Thoughts on Software Evolution

Thoughts on Software Evolution--to see the list of articles used in this paper click here (section C).

Software evolution is a topic that to me seems to have little importance placed upon it in the initial design of a product. Only after a few releases and some maintenance do we then realize how important it is to write software with considerations not only both in the present and future—and generally we make these realizations too late. Along those lines this paper will present abstracts of four articles about the subject, along with some personal insights into each, in the hopes of making the reader more familiar with the topic.

Starting the series of papers on Software Evolution Hausi Müller et al presents the reader with an idea on how to better address reverse engineering. Starting with a brief introduction of software maintenance, Müller spends the remainder of the paper trying to impress upon the reader the benefits of using a bottom-up approach concerning reverse engineering, plugging Rigi (a tool developed by the authors to better facilitate reverse engineering) throughout the work.

Beginning with a discussion on software maintenance, the author notes that ideally design documents and well-documented source are available to whoever is undertaking this task. Unfortunately, the source code is often the only reliable means of understanding a system. This is the premise the authors build their paper around—using automation (in this case Rigi) to help the developer perform some of the arduous tasks of decomposing a system. The authors are quick to note however that the developer still plays a central role throughout the entire process, subscribing to the motto "automate as much as possible, but never fully automate."

The two most commonly used methods to reverse engineer a system are to extract design artifacts out of the source directly and use them to build abstractions that are less implementation oriented then the source—which is where the strength of Rigi lies. Using what the authors’ term a "subsystem composition methodology," Rigi constructs resource-flow graphs, subsystem hierarchies and ultimately (k, 2)-partite graphs which provide the developer with an abstract model of the initial system. Rigi goes about this by using two primary models to represent and manage software models: the unit interconnection model and the syntactic interconnection model. The difference between the two is that the unit module is more concerned with how files, subsystems and classes relate, while the syntactic module is more closely tied to the nametable of the given language and how procedures, functions, and variable relate. The graphs resulting from applying both these methods and combining the results are the aforementioned (k, 2)-partite graphs.

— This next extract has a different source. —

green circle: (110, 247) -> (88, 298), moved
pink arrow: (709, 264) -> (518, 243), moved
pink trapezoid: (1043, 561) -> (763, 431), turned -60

The rest of the paper is more or less a selling point for the Rigi editor. The authors also present a case study in which Rigi was used reverse engineer large ray-tracing rendering system written in C. Based upon the success of this case study and the features available in Rigi, the authors conclude that providing a tool such as Rigi to a developer undertaking the task of reverse engineering would decrease the amount of time spent understanding the system.

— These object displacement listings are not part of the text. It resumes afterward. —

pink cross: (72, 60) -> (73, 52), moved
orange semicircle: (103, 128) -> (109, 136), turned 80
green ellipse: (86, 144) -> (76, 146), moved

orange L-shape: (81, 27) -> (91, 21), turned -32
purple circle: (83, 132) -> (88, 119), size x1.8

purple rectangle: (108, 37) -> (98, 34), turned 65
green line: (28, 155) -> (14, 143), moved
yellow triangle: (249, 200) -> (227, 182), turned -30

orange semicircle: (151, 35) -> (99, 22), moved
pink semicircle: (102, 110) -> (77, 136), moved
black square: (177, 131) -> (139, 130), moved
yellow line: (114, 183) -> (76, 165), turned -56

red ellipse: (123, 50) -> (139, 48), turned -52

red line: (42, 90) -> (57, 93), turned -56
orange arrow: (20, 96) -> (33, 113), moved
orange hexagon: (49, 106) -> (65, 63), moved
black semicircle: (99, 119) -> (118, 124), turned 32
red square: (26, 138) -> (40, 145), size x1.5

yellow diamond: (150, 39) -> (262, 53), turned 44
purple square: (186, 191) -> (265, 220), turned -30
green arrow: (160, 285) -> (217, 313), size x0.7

I found the idea this paper was presenting interesting, although I think some of the discussion of the Rigi editor could have been removed. While I have yet to tackle a large reverse engineering project (at present the reverse engineering I have done consisted of code bases of no more then a few thousand lines) I can understand the value of Rigi. Presented with a large system you know nothing about, Rigi can provide you with the workings of a system through its graphs of system components and connection modules in a shorter amount of time then debugging alone. While Rigi facilitates an easier understanding of a system, I would not see much additional use for it for two reasons. First, Rigi does not support the C++ platform, which is used extensively by our group. In the article’s defense it was written in 1993, so it is possible that Rigi now supports C++. If this were not the case however, I would see this as a major impediment to widespread use. Second, and most importantly, what Rigi provides in understanding it lacks in functionality. If I wanted to reverse engineer and make numerous changes to a particular system I feel that I would be limited as I am removed from the source directly. Having an idea of how a system works is valuable, but ultimately you need to touch upon the source to make changes—and Rigi seems to move away from that.

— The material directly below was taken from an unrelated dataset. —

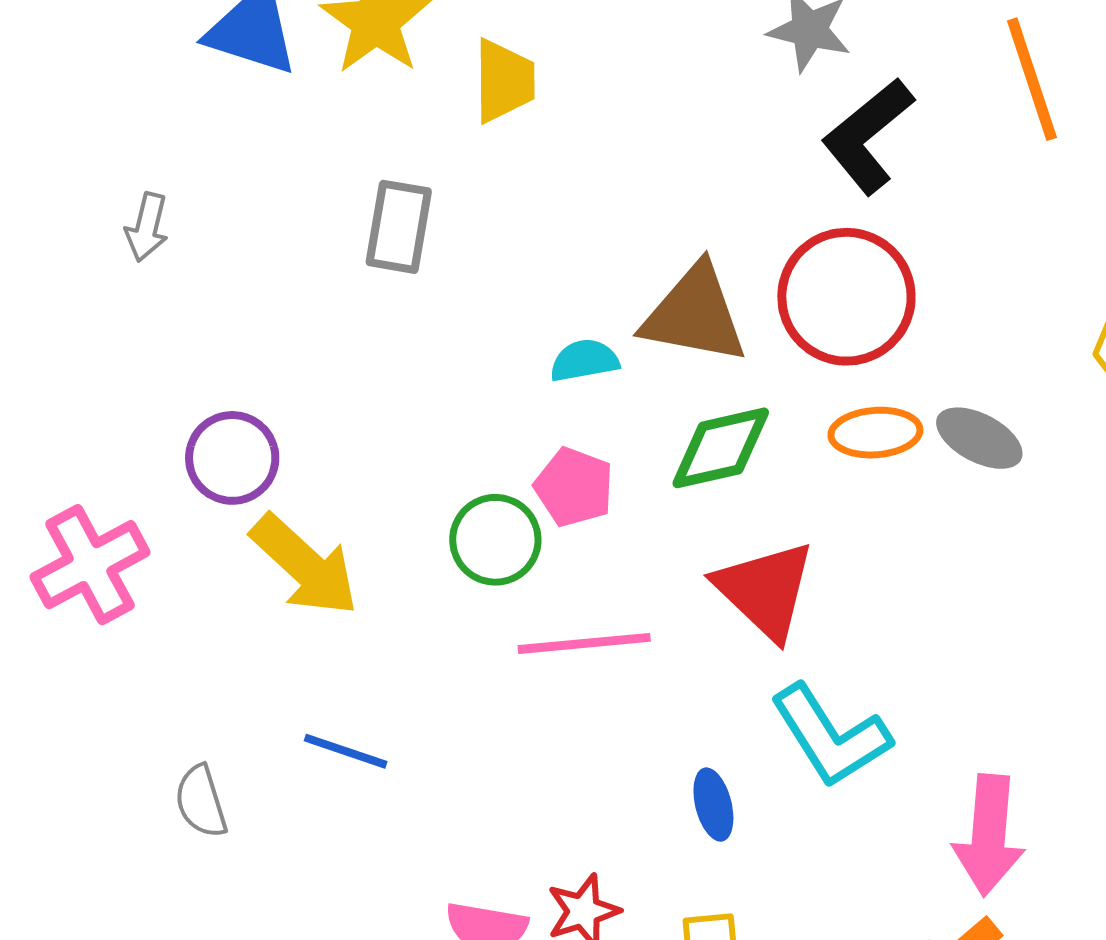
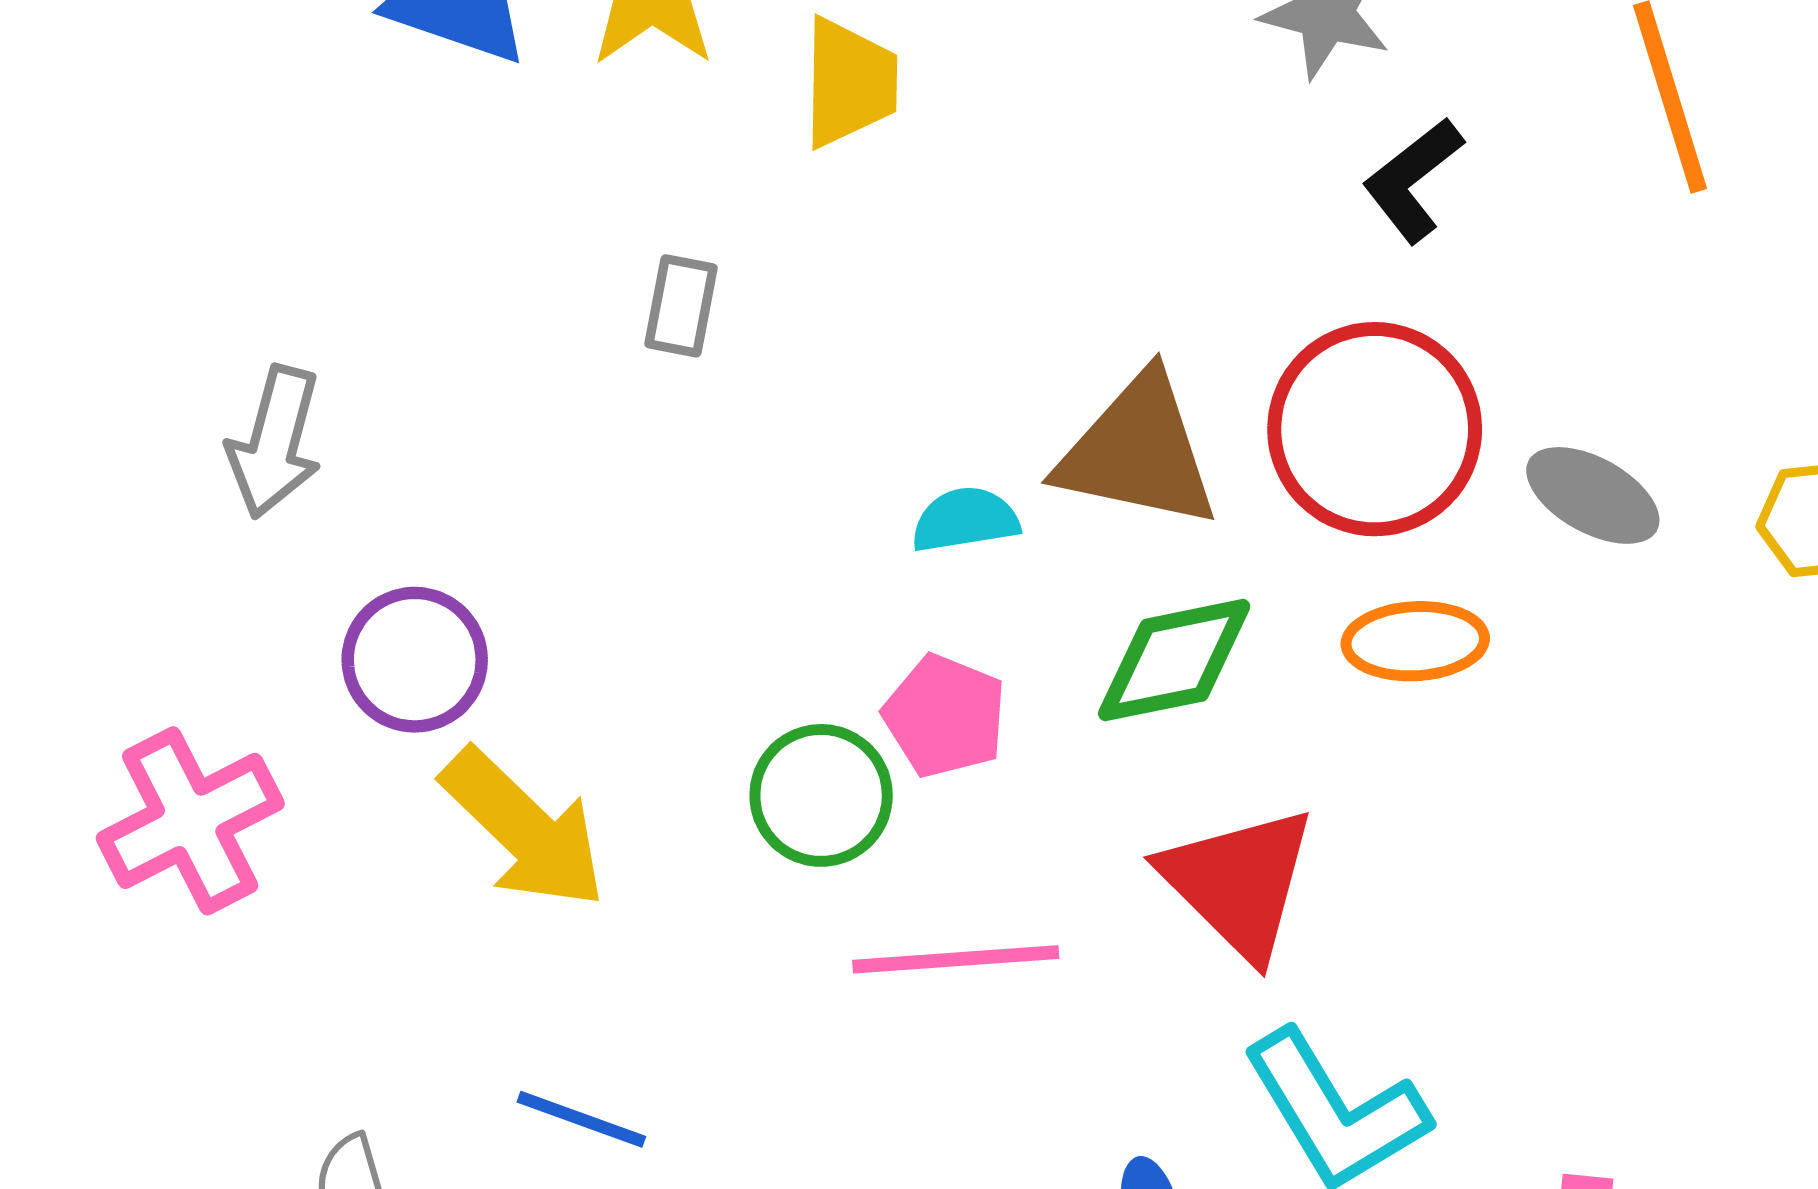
black L-shape: (868, 136) -> (1413, 180), size x0.7
gray arrow: (147, 227) -> (275, 442), moved, size x1.4
gray rectangle: (399, 227) -> (681, 306), size x0.7
gray ellipse: (979, 438) -> (1593, 495), moved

Continuing with the topic of reverse engineering, Robert Bowdidge and William Griswold introduce the idea of automated support for encapsulating abstract data types through the star diagram. While there are similarities between the star diagram and Müller’s Rigi editor in that each gives the user an abstract graphical model of source code, Bowdidge and Grisswold’s method allows the user to manipulate the source directly.

Unanticipated modifications to any system are rarely easy, and as these modifications add up maintenance becomes next to impossible as the original design is lost amongst the changes. Proposing a solution to this problem; the authors introduce the reader to the star diagram, which is like "a data flow graph—with nodes as operations and edges as data flows between them—but showing only the data flows generated by references to the data structure." Simply put, the star diagram takes all references to a variable by a single node, leaving the user with a tree showing all items that refer (directly or indirectly) to a particular data structure.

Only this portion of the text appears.